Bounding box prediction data
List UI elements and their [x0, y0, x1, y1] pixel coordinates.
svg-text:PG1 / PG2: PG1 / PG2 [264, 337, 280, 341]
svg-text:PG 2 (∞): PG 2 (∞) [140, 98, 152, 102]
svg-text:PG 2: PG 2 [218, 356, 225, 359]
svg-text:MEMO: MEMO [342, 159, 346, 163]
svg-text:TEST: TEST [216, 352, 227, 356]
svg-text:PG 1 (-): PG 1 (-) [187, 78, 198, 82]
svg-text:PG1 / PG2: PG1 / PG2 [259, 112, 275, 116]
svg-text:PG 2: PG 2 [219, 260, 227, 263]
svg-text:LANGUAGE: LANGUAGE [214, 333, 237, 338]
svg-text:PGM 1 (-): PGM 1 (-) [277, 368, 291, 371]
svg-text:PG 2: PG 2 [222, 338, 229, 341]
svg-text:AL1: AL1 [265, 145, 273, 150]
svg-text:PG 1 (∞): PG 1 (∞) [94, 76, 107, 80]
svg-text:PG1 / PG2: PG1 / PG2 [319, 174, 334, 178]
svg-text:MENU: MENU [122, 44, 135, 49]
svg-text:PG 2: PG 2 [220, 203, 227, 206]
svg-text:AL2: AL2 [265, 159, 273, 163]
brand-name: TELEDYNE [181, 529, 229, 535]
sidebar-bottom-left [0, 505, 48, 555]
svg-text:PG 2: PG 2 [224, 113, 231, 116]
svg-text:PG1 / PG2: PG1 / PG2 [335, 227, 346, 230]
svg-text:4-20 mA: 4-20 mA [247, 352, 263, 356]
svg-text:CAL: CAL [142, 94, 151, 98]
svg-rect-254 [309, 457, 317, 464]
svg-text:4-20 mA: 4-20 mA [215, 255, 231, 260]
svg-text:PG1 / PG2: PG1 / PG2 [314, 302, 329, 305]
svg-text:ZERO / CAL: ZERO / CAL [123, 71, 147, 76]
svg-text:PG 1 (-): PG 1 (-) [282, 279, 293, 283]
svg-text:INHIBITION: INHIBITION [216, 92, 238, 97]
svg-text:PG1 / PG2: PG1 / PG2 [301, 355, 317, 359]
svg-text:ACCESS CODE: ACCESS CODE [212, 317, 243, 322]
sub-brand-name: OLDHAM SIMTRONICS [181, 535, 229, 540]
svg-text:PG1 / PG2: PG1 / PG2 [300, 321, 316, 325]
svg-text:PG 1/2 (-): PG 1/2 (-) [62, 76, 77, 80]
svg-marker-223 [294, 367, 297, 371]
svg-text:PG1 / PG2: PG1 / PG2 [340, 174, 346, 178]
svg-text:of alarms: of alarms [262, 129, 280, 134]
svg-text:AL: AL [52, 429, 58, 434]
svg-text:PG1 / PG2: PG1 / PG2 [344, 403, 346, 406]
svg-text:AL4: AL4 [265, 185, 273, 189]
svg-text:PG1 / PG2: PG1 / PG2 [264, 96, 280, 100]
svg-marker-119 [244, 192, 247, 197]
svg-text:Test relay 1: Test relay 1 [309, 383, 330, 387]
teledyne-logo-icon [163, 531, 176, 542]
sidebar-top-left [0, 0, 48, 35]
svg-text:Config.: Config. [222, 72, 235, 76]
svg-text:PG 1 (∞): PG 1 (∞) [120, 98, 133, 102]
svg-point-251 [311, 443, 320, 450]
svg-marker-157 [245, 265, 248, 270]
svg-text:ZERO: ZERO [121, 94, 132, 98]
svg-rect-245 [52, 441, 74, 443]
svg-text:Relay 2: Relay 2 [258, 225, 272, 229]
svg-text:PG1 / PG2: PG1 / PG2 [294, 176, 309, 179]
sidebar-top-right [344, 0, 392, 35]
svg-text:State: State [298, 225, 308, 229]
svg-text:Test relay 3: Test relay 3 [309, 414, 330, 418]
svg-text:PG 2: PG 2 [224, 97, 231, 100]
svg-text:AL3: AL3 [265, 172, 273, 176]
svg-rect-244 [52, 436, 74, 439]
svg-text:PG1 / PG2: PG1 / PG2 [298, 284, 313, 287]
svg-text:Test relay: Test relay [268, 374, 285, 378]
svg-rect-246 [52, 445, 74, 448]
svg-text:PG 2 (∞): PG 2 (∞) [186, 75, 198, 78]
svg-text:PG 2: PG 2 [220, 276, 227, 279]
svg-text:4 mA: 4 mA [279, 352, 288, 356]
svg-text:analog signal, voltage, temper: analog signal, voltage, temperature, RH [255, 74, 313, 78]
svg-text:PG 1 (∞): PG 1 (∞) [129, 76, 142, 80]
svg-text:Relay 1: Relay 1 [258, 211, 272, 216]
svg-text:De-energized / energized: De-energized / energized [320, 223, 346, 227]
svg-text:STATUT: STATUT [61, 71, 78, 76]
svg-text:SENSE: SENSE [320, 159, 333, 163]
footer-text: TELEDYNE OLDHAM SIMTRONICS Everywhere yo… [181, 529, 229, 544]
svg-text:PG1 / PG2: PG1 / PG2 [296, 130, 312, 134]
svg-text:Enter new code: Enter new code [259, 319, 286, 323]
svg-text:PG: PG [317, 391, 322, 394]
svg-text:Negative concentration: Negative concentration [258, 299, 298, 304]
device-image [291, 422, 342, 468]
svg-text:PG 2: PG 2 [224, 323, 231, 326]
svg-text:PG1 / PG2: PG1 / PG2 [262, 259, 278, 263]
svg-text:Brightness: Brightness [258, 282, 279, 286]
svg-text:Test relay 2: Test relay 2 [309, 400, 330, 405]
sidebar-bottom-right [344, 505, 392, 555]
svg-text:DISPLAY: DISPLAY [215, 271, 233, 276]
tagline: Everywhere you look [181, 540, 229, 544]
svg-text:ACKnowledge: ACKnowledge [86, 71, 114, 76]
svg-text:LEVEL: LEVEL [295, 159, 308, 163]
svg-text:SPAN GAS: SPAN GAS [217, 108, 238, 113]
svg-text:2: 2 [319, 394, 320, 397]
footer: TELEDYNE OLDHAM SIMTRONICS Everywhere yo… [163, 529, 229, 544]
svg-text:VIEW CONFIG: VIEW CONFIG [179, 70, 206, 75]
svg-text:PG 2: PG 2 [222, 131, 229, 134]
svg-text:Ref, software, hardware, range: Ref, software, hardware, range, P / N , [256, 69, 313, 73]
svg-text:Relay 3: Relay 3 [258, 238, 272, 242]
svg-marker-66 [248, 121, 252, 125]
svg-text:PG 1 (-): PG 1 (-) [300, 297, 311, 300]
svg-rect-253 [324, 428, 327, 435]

--

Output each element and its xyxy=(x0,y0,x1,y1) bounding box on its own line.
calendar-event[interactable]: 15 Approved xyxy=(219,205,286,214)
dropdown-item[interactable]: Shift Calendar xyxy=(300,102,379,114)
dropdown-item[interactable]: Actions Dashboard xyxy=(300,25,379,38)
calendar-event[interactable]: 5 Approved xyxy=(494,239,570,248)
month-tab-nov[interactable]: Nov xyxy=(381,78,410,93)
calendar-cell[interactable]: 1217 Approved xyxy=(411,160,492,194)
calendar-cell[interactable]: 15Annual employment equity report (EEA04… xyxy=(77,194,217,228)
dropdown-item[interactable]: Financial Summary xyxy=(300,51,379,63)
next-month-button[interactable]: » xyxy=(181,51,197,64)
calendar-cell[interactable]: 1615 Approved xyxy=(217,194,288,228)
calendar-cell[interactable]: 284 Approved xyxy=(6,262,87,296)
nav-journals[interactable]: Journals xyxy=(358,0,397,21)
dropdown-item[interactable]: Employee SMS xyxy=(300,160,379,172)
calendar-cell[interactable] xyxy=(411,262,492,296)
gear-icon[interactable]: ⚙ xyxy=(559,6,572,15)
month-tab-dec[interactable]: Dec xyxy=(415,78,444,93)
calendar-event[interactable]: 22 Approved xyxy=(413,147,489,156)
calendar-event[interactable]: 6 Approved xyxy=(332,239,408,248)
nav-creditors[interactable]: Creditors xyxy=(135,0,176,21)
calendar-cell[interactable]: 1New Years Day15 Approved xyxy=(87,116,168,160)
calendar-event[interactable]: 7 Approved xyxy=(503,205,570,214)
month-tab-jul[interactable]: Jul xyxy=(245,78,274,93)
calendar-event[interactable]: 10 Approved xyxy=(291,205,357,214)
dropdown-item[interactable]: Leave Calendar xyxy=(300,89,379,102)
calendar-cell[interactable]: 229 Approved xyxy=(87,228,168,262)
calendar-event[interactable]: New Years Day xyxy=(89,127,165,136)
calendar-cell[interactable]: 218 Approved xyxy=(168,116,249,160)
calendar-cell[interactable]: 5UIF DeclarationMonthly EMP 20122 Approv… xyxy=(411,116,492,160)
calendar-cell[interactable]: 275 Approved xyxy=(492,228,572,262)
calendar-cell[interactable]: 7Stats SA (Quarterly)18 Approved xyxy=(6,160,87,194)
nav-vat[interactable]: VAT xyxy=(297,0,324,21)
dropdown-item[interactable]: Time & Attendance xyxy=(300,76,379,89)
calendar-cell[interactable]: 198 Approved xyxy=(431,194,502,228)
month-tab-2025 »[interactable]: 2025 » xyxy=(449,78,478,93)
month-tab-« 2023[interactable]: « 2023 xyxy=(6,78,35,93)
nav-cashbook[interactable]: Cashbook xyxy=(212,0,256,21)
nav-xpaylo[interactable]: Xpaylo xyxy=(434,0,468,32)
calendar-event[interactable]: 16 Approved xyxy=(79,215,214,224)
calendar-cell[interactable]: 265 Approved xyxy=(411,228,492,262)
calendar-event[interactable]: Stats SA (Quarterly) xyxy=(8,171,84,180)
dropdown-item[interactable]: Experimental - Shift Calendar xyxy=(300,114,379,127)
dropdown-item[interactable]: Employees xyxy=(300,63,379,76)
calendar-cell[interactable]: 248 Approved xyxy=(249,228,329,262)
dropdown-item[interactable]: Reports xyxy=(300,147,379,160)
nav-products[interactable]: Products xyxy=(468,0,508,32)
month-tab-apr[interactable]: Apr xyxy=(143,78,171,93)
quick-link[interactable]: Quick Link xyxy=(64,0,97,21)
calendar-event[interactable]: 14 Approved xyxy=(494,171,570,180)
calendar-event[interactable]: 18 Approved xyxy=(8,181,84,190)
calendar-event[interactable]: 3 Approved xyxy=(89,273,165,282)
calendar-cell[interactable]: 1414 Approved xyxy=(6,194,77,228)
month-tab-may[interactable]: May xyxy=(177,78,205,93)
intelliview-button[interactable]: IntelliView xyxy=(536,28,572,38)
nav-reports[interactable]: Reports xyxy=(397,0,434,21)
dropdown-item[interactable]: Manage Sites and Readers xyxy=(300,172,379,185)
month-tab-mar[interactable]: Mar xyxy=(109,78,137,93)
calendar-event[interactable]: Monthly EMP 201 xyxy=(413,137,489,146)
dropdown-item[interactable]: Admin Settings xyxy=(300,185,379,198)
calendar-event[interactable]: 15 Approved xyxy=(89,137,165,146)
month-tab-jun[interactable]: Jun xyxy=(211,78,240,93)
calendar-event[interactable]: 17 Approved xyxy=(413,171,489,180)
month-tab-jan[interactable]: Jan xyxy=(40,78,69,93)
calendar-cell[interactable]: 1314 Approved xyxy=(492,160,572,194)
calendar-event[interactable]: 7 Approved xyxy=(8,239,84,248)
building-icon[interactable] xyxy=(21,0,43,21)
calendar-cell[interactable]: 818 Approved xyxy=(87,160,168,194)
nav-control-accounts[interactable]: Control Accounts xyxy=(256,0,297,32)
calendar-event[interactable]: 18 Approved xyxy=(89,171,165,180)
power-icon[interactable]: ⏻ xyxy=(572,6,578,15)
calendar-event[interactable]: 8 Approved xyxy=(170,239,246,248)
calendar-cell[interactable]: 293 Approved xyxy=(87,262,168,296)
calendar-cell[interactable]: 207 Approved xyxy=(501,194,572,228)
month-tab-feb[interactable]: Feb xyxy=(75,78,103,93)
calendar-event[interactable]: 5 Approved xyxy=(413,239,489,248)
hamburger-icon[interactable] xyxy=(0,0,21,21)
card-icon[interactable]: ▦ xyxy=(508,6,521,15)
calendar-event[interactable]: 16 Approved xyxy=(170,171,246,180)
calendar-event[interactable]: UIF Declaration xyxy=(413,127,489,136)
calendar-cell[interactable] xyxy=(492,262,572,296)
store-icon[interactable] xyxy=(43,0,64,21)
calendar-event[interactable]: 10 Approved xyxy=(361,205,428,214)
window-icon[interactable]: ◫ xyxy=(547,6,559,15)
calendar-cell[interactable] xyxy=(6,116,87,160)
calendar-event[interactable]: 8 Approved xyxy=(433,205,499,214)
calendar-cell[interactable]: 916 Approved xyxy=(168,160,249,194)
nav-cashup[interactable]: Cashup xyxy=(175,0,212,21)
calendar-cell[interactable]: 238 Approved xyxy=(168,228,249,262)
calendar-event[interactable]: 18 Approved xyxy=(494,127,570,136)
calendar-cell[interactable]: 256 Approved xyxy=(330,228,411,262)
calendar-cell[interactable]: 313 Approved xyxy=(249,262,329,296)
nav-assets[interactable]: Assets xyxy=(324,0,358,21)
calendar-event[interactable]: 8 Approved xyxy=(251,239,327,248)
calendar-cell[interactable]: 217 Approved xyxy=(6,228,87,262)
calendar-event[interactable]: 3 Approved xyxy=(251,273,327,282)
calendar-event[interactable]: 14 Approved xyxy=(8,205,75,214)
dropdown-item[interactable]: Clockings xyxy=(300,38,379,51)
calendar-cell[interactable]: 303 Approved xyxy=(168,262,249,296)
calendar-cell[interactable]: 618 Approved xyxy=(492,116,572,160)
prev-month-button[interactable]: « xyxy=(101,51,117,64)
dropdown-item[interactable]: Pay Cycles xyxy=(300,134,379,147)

» Task to carry out: Find the string "brand" in the lines above and count those lines. Give only that count.

» Problem solution: 2